Siz gençler
bilmezsiniz de; eskiden traktör, biçerdöğer falan yoktu. Kağnılar, at arabaları
vardı öküz ve at koşulan. Ekinler tırpanla biçilirdi. BABAM Koca Mıstık’la Hoşafçı’nın üstüne tırpancı yoktu köyde.

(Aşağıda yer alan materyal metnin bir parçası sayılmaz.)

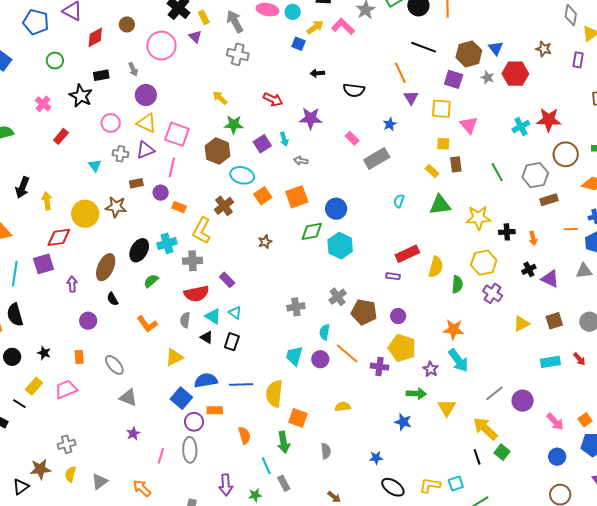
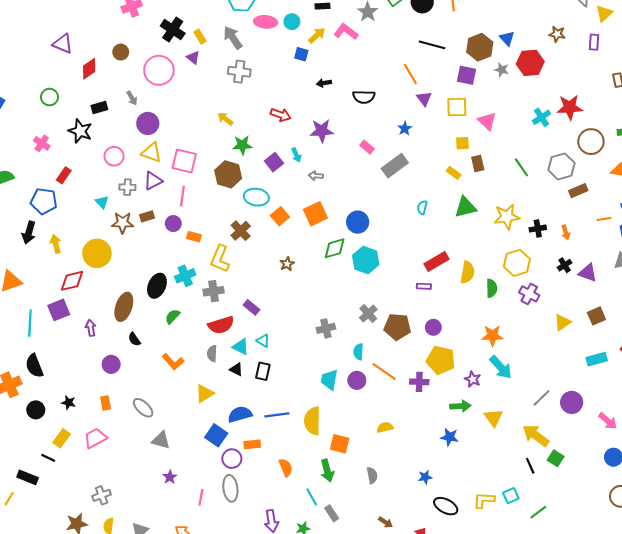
blue pentagon: (36, 22) -> (44, 201), moved
brown star: (116, 207) -> (123, 223), moved

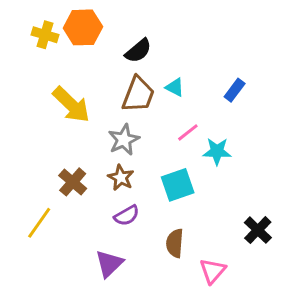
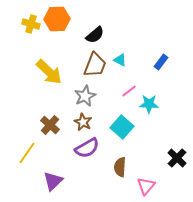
cyan square: (178, 185) -> (122, 127), turned -30
purple semicircle: (127, 216) -> (87, 148), size x1.4
purple triangle: (109, 264) -> (53, 181), moved

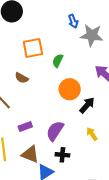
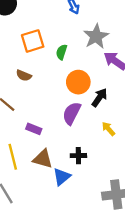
gray star: (92, 35) -> (96, 36), moved, turned -30
purple rectangle: (25, 127) -> (34, 129), turned 48
purple semicircle: (55, 131) -> (72, 113), moved

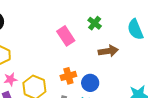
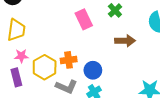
orange cross: (68, 76) -> (69, 60), moved
blue circle: (90, 83) -> (93, 70), moved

Biçilen ekinler yığın yapılır, dökülen sapları toplamak için tırmık çekilirdi.
Harmanlar
köy önündeydi. Çayır Harman’dan Bağlar’a kadar. Her harmanda da bir haymalık.
İçi
tertemiz ve serindi. Tarladan saplar kağnılarla çekilir, düven sürülürdü. Öyle
bir gıcılaması vardı ki o kağnıların. Tozun toprağın içinde düven sürmek,
harman aktarmak, yeterince ezilip saman haline gelen sapı yığın yapmak, harman
savurmak ne zor işti. Ama zevkliydi de. İnsanlar zaman zaman birbirine yardım
ederdi, mutluydu insanlar.
Sonra
traktör geldi, sonra tek tük biçerdöğer. Uzun müddet daha tırpan işi devam
etti. Hayvanlara saman yapmak için gene birkaç tarla tırpanla biçilir, düvenle
saman yapılırdı.
Hiç
unutmam; Kıbrıs Barış Harekatı'nda Babamgil Bekirağa'da tırpan biçiyordu. Barış
Harekatı'ndan sürekli haberler veren, Mehmet Amcam'ın pilli radyosunu,
babamgilin yanında ilerletmek görevi benimdi.
Her evde
inek, kömüş (Manda), koyun mutlaka bulunurdu. Hepsinden sürüler vardı, sığır, dana,
kömüş, koyun sürüleri. Üç-beş tavuk, culuk, badı vardı her evde. Yumurtaya,
sebzeye para verilmezdi, doğaldı hepsi. Çoğu şeyi kendimiz yetiştirirdik.